AUTHOR=Venerito Vincenzo , Emmi Giacomo , Cantarini Luca , Leccese Pietro , Fornaro Marco , Fabiani Claudia , Lascaro Nancy , Coladonato Laura , Mattioli Irene , Righetti Giulia , Malandrino Danilo , Tangaro Sabina , Palermo Adalgisa , Urban Maria Letizia , Conticini Edoardo , Frediani Bruno , Iannone Florenzo , Lopalco Giuseppe TITLE=Validity of Machine Learning in Predicting Giant Cell Arteritis Flare After Glucocorticoids Tapering JOURNAL=Frontiers in Immunology VOLUME=13 YEAR=2022 URL=https://www.frontiersin.org/journals/immunology/articles/10.3389/fimmu.2022.860877 DOI=10.3389/fimmu.2022.860877 ISSN=1664-3224 ABSTRACT=Background

Inferential statistical methods failed in identifying reliable biomarkers and risk factors for relapsing giant cell arteritis (GCA) after glucocorticoids (GCs) tapering. A ML approach allows to handle complex non-linear relationships between patient attributes that are hard to model with traditional statistical methods, merging them to output a forecast or a probability for a given outcome.

Objective

The objective of the study was to assess whether ML algorithms can predict GCA relapse after GCs tapering.

Methods

GCA patients who underwent GCs therapy and regular follow-up visits for at least 12 months, were retrospectively analyzed and used for implementing 3 ML algorithms, namely, Logistic Regression (LR), Decision Tree (DT), and Random Forest (RF). The outcome of interest was disease relapse within 3 months during GCs tapering. After a ML variable selection method, based on a XGBoost wrapper, an attribute core set was used to train and test each algorithm using 5-fold cross-validation. The performance of each algorithm in both phases was assessed in terms of accuracy and area under receiver operating characteristic curve (AUROC).

Results

The dataset consisted of 107 GCA patients (73 women, 68.2%) with mean age ( ± SD) 74.1 ( ± 8.5) years at presentation.

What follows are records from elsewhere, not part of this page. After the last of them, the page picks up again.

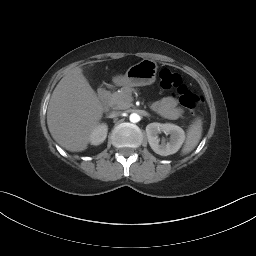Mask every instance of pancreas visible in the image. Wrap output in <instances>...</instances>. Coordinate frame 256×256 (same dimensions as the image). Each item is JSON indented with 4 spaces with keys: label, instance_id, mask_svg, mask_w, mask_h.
Instances as JSON below:
<instances>
[{
    "label": "pancreas",
    "instance_id": "obj_1",
    "mask_svg": "<svg viewBox=\"0 0 256 256\" xmlns=\"http://www.w3.org/2000/svg\"><path fill=\"white\" fill-rule=\"evenodd\" d=\"M109 105L114 109H127L132 105V89L125 87L124 89L108 95Z\"/></svg>",
    "mask_w": 256,
    "mask_h": 256
}]
</instances>
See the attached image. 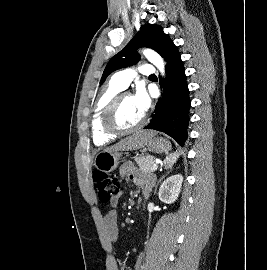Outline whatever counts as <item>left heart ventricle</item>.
Here are the masks:
<instances>
[{
  "mask_svg": "<svg viewBox=\"0 0 267 270\" xmlns=\"http://www.w3.org/2000/svg\"><path fill=\"white\" fill-rule=\"evenodd\" d=\"M134 103L133 97L123 99L117 112V122L121 127L129 128L136 125L143 117Z\"/></svg>",
  "mask_w": 267,
  "mask_h": 270,
  "instance_id": "obj_1",
  "label": "left heart ventricle"
}]
</instances>
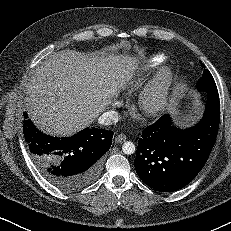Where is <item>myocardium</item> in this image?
Returning a JSON list of instances; mask_svg holds the SVG:
<instances>
[{"label":"myocardium","mask_w":231,"mask_h":231,"mask_svg":"<svg viewBox=\"0 0 231 231\" xmlns=\"http://www.w3.org/2000/svg\"><path fill=\"white\" fill-rule=\"evenodd\" d=\"M173 81L172 67L162 66L140 95L139 107L144 115L157 117L166 110L172 93Z\"/></svg>","instance_id":"f54148a6"}]
</instances>
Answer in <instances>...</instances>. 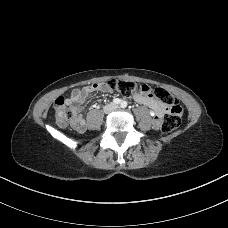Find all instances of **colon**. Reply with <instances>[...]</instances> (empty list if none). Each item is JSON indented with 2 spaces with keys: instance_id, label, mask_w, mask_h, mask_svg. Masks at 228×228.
<instances>
[{
  "instance_id": "colon-1",
  "label": "colon",
  "mask_w": 228,
  "mask_h": 228,
  "mask_svg": "<svg viewBox=\"0 0 228 228\" xmlns=\"http://www.w3.org/2000/svg\"><path fill=\"white\" fill-rule=\"evenodd\" d=\"M93 85L96 86V84ZM101 85L109 90H116L127 95L151 92V89L147 85L131 81L112 80ZM153 92L162 106H164L168 111V114L162 122L161 129L165 133L171 132L176 129L181 122L182 108L178 104L177 99L162 87L155 88ZM53 108L55 120L59 126L64 127L75 120L74 110L65 103L63 97H58L55 100Z\"/></svg>"
}]
</instances>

GCA flare occurred in 40/107 patients (37.4%) within 3 months after GCs tapering. As a result of ML wrapper, the attribute core set with the least number of variables used for algorithm training included presence/absence of diabetes mellitus and concomitant polymyalgia rheumatica as well as erythrocyte sedimentation rate level at GCs baseline. RF showed the best performance, being significantly superior to other algorithms in accuracy (RF 71.4% vs LR 70.4% vs DT 62.9%). Consistently, RF precision (72.1%) was significantly greater than those of LR (62.6%) and DT (50.8%). Conversely, LR was superior to RF and DT in recall (RF 60% vs LR 62.5% vs DT 47.5%). Moreover, RF AUROC (0.76) was more significant compared to LR (0.73) and DT (0.65).

Conclusions

RF algorithm can predict GCA relapse after GCs tapering with sufficient accuracy. To date, this is one of the most accurate predictive modelings for such outcome. This ML method represents a reproducible tool, capable of supporting clinicians in GCA patient management.